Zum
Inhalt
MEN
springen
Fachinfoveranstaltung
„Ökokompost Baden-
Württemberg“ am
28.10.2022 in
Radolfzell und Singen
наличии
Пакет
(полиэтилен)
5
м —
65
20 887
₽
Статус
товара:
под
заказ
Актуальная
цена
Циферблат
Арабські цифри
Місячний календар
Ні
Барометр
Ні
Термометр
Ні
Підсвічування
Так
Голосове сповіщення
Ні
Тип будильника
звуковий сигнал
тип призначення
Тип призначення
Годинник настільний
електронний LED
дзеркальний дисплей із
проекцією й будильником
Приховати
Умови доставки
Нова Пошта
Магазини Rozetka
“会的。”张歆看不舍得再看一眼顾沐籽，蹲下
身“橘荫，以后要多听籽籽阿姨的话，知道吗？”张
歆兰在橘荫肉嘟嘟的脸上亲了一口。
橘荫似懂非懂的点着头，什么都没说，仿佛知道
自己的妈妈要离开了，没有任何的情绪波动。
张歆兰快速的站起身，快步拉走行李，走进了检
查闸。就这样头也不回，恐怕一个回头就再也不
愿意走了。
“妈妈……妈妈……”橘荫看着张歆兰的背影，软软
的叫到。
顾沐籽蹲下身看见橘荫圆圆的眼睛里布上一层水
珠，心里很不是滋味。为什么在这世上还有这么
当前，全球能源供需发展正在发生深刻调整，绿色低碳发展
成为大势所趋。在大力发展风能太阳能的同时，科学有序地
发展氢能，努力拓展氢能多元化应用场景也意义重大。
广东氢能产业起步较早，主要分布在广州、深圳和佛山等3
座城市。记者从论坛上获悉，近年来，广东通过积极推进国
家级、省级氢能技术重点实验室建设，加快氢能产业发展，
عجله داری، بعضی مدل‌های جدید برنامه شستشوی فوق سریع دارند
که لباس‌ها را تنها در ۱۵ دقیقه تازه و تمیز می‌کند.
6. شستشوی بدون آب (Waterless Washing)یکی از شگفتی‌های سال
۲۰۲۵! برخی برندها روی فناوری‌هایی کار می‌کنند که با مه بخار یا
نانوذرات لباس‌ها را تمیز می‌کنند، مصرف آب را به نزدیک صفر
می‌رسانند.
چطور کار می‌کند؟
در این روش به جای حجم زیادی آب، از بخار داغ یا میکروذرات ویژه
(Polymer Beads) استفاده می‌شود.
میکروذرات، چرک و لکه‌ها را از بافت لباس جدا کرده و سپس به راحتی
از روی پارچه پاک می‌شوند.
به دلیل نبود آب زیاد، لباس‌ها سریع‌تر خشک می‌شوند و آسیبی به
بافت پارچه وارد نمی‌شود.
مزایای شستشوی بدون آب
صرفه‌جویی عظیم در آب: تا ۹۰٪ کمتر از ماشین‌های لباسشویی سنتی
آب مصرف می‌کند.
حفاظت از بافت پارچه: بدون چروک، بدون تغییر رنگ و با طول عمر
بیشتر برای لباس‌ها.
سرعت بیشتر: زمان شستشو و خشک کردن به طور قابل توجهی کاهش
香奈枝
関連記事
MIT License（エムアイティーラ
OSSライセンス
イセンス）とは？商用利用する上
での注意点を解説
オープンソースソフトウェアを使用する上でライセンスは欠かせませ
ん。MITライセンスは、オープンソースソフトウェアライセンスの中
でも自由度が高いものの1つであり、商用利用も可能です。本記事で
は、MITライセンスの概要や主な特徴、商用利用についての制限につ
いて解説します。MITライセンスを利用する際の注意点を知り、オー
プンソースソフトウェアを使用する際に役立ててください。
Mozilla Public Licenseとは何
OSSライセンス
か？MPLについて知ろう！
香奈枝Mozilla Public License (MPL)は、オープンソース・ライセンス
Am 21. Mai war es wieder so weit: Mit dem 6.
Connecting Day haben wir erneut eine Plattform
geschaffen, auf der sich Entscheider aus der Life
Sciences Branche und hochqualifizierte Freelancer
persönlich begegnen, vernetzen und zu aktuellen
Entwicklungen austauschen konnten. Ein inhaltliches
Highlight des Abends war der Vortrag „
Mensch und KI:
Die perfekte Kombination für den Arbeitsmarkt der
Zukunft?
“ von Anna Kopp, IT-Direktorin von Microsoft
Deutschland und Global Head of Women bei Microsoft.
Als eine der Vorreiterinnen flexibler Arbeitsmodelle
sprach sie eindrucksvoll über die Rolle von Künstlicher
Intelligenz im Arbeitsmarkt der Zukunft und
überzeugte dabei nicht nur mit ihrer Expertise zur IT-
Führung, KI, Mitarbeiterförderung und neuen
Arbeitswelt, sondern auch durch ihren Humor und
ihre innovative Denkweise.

• **What you have to do**
Your task is to find each line in the entries that contains the string "کنند" and copy it.

• **Exercise response**
۲۰۲۵! برخی برندها روی فناوری‌هایی کار می‌کنند که با مه بخار یا
نانوذرات لباس‌ها را تمیز می‌کنند، مصرف آب را به نزدیک صفر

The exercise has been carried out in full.